Task objective
Below are some records. Write out exactly their lines from the one with "Puluh Tahun" through the one with "сущность. В глубине", and leave the pictures behind.

Collected data

● ● ● ● ● ● ●

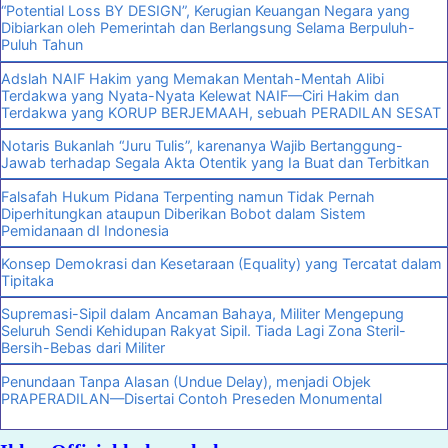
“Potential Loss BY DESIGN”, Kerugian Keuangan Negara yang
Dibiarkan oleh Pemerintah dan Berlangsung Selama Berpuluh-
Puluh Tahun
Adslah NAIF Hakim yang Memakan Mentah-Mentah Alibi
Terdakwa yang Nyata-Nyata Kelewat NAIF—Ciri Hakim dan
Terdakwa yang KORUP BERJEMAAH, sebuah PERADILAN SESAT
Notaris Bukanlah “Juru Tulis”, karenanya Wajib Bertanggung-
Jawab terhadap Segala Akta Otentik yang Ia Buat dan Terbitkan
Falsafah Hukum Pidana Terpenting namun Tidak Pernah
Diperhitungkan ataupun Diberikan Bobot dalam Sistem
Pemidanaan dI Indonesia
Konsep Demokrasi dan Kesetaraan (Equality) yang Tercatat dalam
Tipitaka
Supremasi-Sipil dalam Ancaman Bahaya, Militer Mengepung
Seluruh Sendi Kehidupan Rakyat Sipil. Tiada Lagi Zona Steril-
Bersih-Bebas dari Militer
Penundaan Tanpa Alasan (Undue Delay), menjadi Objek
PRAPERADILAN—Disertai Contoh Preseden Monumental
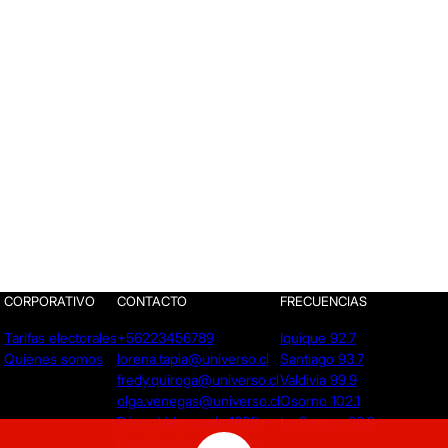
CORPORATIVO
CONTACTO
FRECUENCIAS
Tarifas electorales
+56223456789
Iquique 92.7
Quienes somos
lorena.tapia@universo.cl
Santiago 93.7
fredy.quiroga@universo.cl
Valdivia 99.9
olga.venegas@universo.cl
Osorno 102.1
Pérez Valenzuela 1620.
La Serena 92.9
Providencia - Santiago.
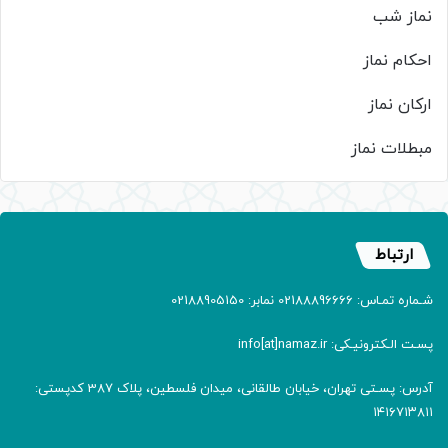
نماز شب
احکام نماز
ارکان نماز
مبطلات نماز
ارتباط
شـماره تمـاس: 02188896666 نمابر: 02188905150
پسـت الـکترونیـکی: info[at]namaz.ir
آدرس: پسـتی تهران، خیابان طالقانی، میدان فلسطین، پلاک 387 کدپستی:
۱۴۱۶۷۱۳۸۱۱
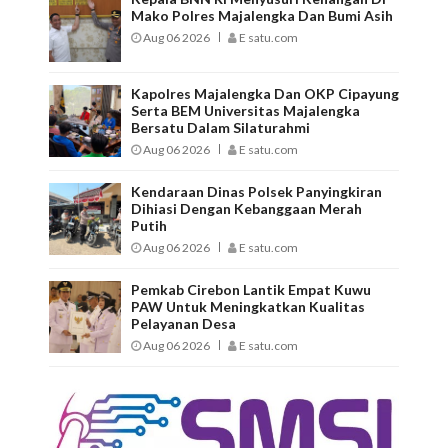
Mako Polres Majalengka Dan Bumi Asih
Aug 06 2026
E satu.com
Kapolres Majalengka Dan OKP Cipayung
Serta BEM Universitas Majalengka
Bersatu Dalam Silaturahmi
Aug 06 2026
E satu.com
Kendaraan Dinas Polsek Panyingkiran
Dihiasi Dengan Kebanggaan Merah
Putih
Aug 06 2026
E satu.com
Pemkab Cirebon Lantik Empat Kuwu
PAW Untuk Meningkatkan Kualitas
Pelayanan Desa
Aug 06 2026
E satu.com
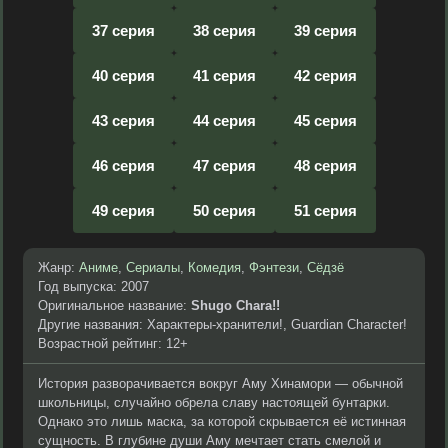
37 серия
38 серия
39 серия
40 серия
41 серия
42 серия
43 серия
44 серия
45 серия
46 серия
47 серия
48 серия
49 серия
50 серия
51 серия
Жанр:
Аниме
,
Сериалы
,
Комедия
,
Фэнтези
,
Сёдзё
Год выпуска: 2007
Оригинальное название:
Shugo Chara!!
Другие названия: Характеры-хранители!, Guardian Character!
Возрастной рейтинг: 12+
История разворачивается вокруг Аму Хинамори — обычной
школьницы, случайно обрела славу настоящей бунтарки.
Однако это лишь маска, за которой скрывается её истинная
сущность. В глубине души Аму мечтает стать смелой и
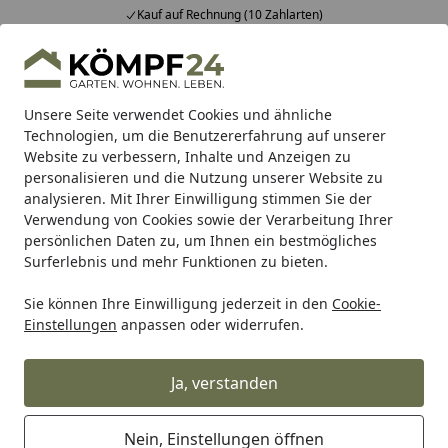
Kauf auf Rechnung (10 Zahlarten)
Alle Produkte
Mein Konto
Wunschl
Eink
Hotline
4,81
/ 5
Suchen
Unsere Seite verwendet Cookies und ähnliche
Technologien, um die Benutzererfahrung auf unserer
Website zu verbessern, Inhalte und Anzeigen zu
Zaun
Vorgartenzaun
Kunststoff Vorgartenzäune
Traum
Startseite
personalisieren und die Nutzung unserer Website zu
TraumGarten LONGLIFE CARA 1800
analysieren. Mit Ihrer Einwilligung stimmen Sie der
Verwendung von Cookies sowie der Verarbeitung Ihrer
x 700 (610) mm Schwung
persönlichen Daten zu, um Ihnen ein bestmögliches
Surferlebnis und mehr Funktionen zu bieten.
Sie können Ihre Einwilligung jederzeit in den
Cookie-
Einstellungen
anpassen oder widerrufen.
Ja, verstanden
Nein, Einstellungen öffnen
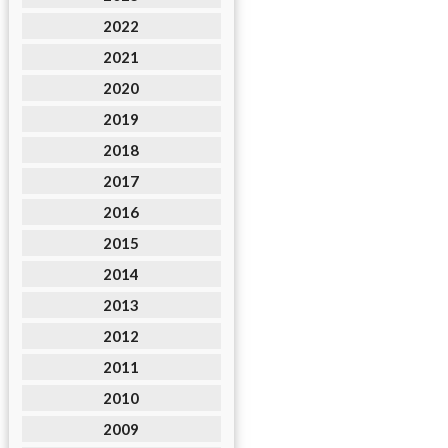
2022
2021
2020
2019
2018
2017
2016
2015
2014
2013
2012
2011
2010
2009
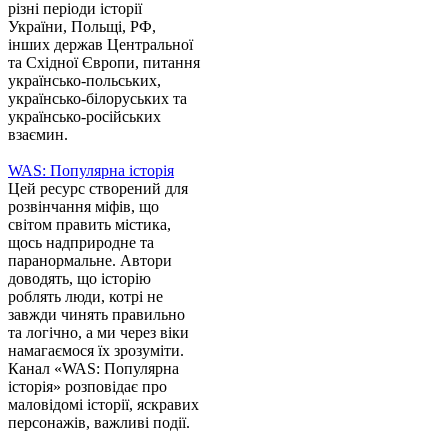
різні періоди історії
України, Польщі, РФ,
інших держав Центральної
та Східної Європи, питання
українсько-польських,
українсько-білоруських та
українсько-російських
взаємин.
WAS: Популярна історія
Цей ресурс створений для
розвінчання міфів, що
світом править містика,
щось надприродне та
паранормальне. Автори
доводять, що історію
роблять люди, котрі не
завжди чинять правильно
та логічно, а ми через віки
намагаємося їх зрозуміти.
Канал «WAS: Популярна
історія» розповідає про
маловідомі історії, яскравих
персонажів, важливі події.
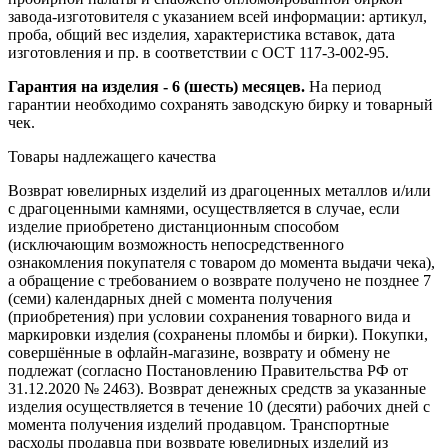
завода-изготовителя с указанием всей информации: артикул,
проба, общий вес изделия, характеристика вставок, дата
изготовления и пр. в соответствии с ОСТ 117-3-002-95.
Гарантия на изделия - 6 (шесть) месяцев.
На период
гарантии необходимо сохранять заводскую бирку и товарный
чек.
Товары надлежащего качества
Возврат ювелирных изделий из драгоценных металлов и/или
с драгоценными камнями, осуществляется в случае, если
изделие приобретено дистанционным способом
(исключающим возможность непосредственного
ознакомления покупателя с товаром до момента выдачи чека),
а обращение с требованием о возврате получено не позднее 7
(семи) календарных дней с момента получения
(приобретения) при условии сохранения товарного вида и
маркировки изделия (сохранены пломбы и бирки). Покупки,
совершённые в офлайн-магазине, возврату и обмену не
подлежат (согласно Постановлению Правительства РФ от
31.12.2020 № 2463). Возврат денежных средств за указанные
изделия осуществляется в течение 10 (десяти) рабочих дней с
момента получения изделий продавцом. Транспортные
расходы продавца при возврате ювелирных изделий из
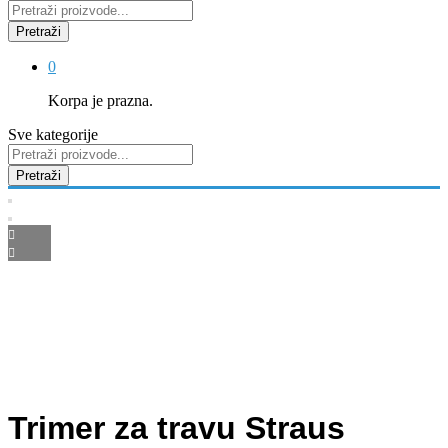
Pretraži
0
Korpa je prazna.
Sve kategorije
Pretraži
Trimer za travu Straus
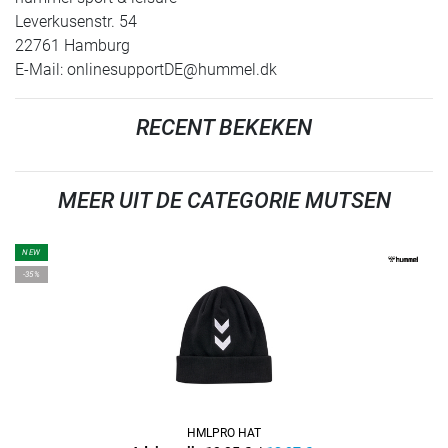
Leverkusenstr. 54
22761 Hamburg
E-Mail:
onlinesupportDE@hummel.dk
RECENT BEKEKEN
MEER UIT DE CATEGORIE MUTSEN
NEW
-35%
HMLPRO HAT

● ● ● ● ● ● ●

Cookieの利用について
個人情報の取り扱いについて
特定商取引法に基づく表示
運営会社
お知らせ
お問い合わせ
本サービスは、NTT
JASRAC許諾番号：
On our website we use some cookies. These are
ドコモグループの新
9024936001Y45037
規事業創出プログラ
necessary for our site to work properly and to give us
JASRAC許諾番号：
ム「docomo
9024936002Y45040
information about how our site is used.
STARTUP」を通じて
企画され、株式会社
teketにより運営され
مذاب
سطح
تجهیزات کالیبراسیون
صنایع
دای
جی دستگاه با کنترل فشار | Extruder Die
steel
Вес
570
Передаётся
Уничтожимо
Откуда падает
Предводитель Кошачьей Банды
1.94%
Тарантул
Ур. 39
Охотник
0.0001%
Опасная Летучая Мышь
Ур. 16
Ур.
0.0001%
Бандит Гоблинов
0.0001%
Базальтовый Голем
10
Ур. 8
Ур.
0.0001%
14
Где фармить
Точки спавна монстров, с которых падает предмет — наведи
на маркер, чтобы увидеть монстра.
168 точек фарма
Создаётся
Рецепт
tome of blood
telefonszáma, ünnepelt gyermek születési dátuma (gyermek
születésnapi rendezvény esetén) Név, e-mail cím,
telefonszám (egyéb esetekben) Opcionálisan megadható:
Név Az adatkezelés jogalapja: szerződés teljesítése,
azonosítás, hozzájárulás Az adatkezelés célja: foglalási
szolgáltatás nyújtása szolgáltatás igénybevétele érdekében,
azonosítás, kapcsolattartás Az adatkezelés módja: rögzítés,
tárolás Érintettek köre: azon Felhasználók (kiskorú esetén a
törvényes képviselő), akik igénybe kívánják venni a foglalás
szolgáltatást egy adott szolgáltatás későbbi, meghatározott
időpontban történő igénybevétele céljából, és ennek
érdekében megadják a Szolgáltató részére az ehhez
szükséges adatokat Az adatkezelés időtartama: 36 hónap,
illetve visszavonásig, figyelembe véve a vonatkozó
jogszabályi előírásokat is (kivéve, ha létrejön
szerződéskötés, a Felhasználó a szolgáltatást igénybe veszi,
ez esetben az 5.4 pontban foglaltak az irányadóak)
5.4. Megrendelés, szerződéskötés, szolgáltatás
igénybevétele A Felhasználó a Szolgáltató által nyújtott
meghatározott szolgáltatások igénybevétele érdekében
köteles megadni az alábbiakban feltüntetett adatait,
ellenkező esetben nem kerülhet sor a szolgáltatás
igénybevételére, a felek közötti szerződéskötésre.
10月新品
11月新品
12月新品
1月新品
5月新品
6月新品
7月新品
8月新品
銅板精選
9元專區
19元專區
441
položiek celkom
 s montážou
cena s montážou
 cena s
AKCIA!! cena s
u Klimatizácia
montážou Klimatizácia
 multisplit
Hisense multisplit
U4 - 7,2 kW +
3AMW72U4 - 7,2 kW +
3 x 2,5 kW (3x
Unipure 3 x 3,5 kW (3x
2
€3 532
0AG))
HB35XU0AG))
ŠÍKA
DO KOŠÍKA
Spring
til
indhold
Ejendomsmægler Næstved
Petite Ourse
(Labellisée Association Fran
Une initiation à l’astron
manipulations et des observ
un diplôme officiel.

● ● ● ● ● ● ●

Exercise answer
Puluh Tahun
Adslah NAIF Hakim yang Memakan Mentah-Mentah Alibi
Terdakwa yang Nyata-Nyata Kelewat NAIF—Ciri Hakim dan
Terdakwa yang KORUP BERJEMAAH, sebuah PERADILAN SESAT
Notaris Bukanlah “Juru Tulis”, karenanya Wajib Bertanggung-
Jawab terhadap Segala Akta Otentik yang Ia Buat dan Terbitkan
Falsafah Hukum Pidana Terpenting namun Tidak Pernah
Diperhitungkan ataupun Diberikan Bobot dalam Sistem
Pemidanaan dI Indonesia
Konsep Demokrasi dan Kesetaraan (Equality) yang Tercatat dalam
Tipitaka
Supremasi-Sipil dalam Ancaman Bahaya, Militer Mengepung
Seluruh Sendi Kehidupan Rakyat Sipil. Tiada Lagi Zona Steril-
Bersih-Bebas dari Militer
Penundaan Tanpa Alasan (Undue Delay), menjadi Objek
PRAPERADILAN—Disertai Contoh Preseden Monumental
CORPORATIVO
CONTACTO
FRECUENCIAS
Tarifas electorales
+56223456789
Iquique 92.7
Quienes somos
lorena.tapia@universo.cl
Santiago 93.7
fredy.quiroga@universo.cl
Valdivia 99.9
olga.venegas@universo.cl
Osorno 102.1
Pérez Valenzuela 1620.
La Serena 92.9
Providencia - Santiago.
نماز شب
احکام نماز
ارکان نماز
مبطلات نماز
ارتباط
شـماره تمـاس: 02188896666 نمابر: 02188905150
پسـت الـکترونیـکی: info[at]namaz.ir
آدرس: پسـتی تهران، خیابان طالقانی، میدان فلسطین، پلاک 387 کدپستی:
۱۴۱۶۷۱۳۸۱۱
Mako Polres Majalengka Dan Bumi Asih
Aug 06 2026
E satu.com
Kapolres Majalengka Dan OKP Cipayung
Serta BEM Universitas Majalengka
Bersatu Dalam Silaturahmi
Aug 06 2026
E satu.com
Kendaraan Dinas Polsek Panyingkiran
Dihiasi Dengan Kebanggaan Merah
Putih
Aug 06 2026
E satu.com
Pemkab Cirebon Lantik Empat Kuwu
PAW Untuk Meningkatkan Kualitas
Pelayanan Desa
Aug 06 2026
E satu.com
37 серия
38 серия
39 серия
40 серия
41 серия
42 серия
43 серия
44 серия
45 серия
46 серия
47 серия
48 серия
49 серия
50 серия
51 серия
Жанр:
Аниме
,
Сериалы
,
Комедия
,
Фэнтези
,
Сёдзё
Год выпуска: 2007
Оригинальное название:
Shugo Chara!!
Другие названия: Характеры-хранители!, Guardian Character!
Возрастной рейтинг: 12+
История разворачивается вокруг Аму Хинамори — обычной
школьницы, случайно обрела славу настоящей бунтарки.
Однако это лишь маска, за которой скрывается её истинная
сущность. В глубине души Аму мечтает стать смелой и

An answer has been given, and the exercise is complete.